René Arnoux renovou contrato por pelo menos mais duas temporadas e ganhou um novo colega de equipe, com a saída de Pier Carlo Ghinzani. Quem chegou para dividir o time com o experiente piloto que faria 40 anos naquela temporada foi o sueco Stefan Johansson, visivelmente na curva descendente dentro da categoria, já que fizera parte das equipes Ferrari e McLaren e fora dispensado de ambas.
O rendimento do carro não convenceu na pré-temporada e o JS31 chegou para o GP do Brasil como uma grande incógnita. Arnoux classificou-se em 18º no grid e abandonou com problemas de embreagem. Pelo menos Johansson levou o carro ao final e terminou na nona posição. A realidade, porém, bateu à porta em Imola. Pela primeira vez, nenhum carro da Ligier foi visto num grid da categoria desde 1976. Os dois pilotos ficaram de fora por deficiência técnica, com Johansson a quase um segundo do 26º e último do grid – Stefano Modena, da EuroBrun. René Arnoux ficou com o penúltimo tempo entre 30 pilotos. Um completo desastre.
Mas a F1 tinha seus altos e baixos entre os times do meio para o fim do pelotão e a Ligier voltou a se classificar no GP de Mônaco, com Arnoux em 20º e Johansson em último. Os dois saíram da disputa por problemas elétricos. No México, o francês acidentou-se e o sueco terminou a disputa na 10ª posição. Em Montreal e Detroit, nenhum dos carros azuis terminou ambas as disputas.
Nova decepção nos treinos para o GP da França: os JS31 eram, de fato, tétricos. Arnoux ficou a um décimo do 26º colocado e Johansson a três décimos. Novamente a Ligier ficava fora de uma corrida com ambos os pilotos – não só pela segunda vez pela história como também deixava de disputar sua corrida “de casa”. Até que nas corridas seguintes, Arnoux classificou-se, conseguindo debaixo de chuva o 18º lugar no GP da Inglaterra e a 17ª posição no GP da Alemanha. Johansson colecionou três desclassificações consecutivas, destruindo seu moral dentro do time francês.
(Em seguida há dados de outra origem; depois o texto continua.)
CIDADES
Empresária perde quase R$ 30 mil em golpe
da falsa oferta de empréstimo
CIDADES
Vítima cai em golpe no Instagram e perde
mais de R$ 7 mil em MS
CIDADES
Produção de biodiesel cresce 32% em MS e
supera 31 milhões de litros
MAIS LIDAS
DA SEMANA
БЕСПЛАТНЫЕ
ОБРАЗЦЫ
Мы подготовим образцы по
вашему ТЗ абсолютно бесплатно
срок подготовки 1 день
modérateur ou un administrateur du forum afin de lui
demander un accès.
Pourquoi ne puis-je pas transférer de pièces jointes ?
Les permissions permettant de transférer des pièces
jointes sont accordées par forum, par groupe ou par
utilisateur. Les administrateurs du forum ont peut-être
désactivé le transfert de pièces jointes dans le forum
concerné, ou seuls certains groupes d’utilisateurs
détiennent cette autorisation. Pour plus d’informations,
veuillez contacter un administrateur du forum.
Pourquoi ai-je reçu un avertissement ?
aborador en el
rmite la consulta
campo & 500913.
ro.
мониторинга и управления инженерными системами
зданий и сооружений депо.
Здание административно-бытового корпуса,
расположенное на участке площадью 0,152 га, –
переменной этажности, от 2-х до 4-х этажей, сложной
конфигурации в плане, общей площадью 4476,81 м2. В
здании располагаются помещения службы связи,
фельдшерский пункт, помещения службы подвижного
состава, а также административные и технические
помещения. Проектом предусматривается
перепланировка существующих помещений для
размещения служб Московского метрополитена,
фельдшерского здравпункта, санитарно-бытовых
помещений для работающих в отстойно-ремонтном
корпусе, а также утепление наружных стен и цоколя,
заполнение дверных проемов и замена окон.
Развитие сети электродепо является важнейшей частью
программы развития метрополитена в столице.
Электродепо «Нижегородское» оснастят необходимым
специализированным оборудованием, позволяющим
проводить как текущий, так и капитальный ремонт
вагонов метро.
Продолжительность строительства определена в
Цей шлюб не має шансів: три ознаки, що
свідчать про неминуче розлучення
Os engenheiros tentaram salvar o JS31, mudando novamente o posicionamento do motor e introduzindo um periscópio para melhorar o fluxo de ar e a aerodinâmica, mas o desempenho seguiu pavoroso. Apesar disso, Johansson conseguiu um 11º lugar na Bélgica e Arnoux foi 13º na Itália e 10º em Portugal. O francês ainda chegou em 17º no Japão e o sueco, que ficou fora ainda em mais duas corridas – perfazendo cinco desclassificações ao longo do ano, coisa que nenhum outro piloto da Ligier conseguiu em qualquer tempo – ainda foi 9º no GP da Austrália, mesmo terminando a corrida (pasmem) sem combustível.
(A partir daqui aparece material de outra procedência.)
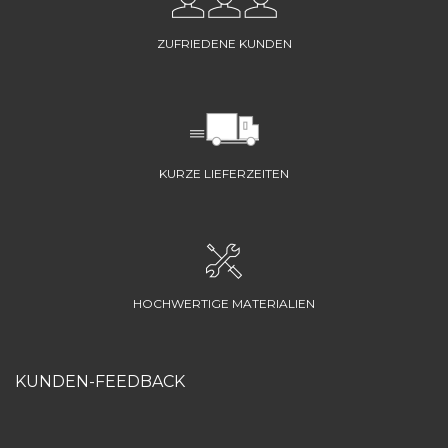
ZUFRIEDENE KUNDEN
KURZE LIEFERZEITEN
HOCHWERTIGE MATERIALIEN
KUNDEN-FEEDBACK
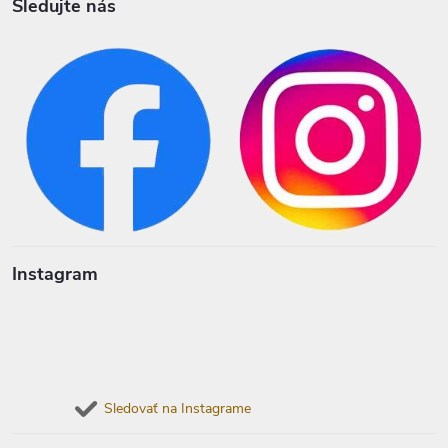
Sledujte nás
Instagram
Sledovať na Instagrame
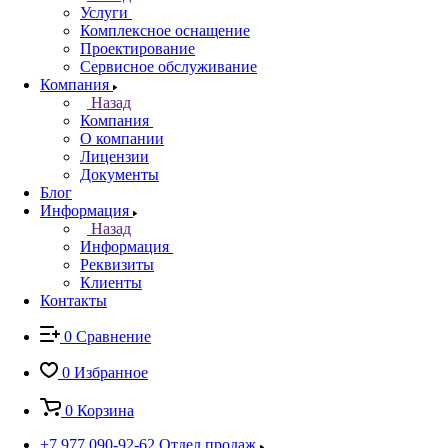
Услуги
Комплексное оснащение
Проектирование
Сервисное обслуживание
Компания
Назад
Компания
О компании
Лицензии
Документы
Блог
Информация
Назад
Информация
Реквизиты
Клиенты
Контакты
0
Сравнение
0
Избранное
0
Корзина
+7 977 090-92-62
Отдел продаж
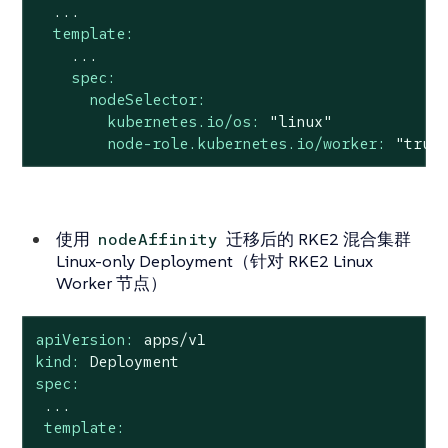
...
template:
...
spec:
nodeSelector:
kubernetes.io/os:
"linux"
node-role.kubernetes.io/worker:
"true
使用
迁移后的 RKE2 混合集群
nodeAffinity
Linux-only Deployment（针对 RKE2 Linux
Worker 节点）
apiVersion:
apps/v1
kind:
Deployment
spec:
...
template:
Não houve nenhum atenuante e a Ligier repetiu 1983, com um carro tão inovador quanto problemático: ficou sem pontos pela segunda vez em sua história e se viu no fundo do poço dentro da Fórmula 1. As temporadas seguintes, em 1989 e 1990, são assunto para o oitavo post da série.
Na questão dos motores Alfa, o Arnoux salvou a equipe!
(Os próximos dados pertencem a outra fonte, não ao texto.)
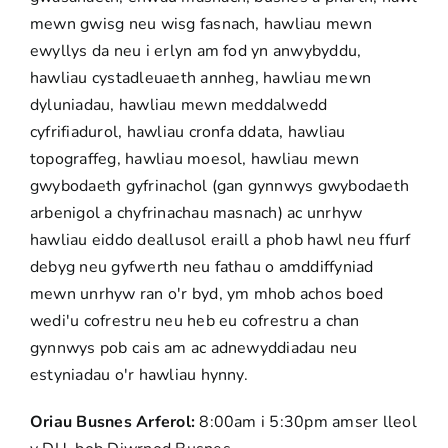
mewn gwisg neu wisg fasnach, hawliau mewn
ewyllys da neu i erlyn am fod yn anwybyddu,
hawliau cystadleuaeth annheg, hawliau mewn
dyluniadau, hawliau mewn meddalwedd
cyfrifiadurol, hawliau cronfa ddata, hawliau
topograffeg, hawliau moesol, hawliau mewn
gwybodaeth gyfrinachol (gan gynnwys gwybodaeth
arbenigol a chyfrinachau masnach) ac unrhyw
hawliau eiddo deallusol eraill a phob hawl neu ffurf
debyg neu gyfwerth neu fathau o amddiffyniad
mewn unrhyw ran o'r byd, ym mhob achos boed
wedi'u cofrestru neu heb eu cofrestru a chan
gynnwys pob cais am ac adnewyddiadau neu
estyniadau o'r hawliau hynny.
Oriau Busnes Arferol:
8:00am i 5:30pm amser lleol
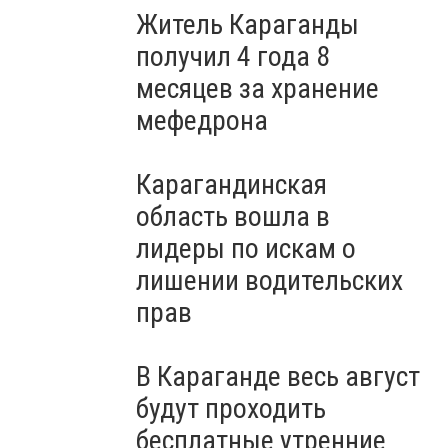
Житель Караганды
получил 4 года 8
месяцев за хранение
мефедрона
Карагандинская
область вошла в
лидеры по искам о
лишении водительских
прав
В Караганде весь август
будут проходить
бесплатные утренние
Me lembro na época de relatos que o motor não aguentava uma sequência de 10 voltas
Será? Acho que Guy Ligier devia ter ficado com uma vontade monstruosa de esganar Arnoux pela encrenca que a boca solta dele provocou….
Não sei…é provável que o motor Alfa quebrasse mesmo com facilidade (dado o seu passado em outras temporadas), porém com desenvolvimento poderia ter sido superior ao Megatron. E Judd logo a seguir? Nossa.
Realmente estas equipes do passado eram boas, mas tinham dinheiro das tabaqueiras, depois da proibição, ficou difícil bancar os seus custos de desenvolvimento e aí se acabaram….uma pena.
Rodrigo, em que pista foi tirada a última foto? Me chamou a atenção pelos carros usarem aerofólios traseiros completamente diferentes.
Pelas curvas, tá parecendo Silverstone, Gustavo.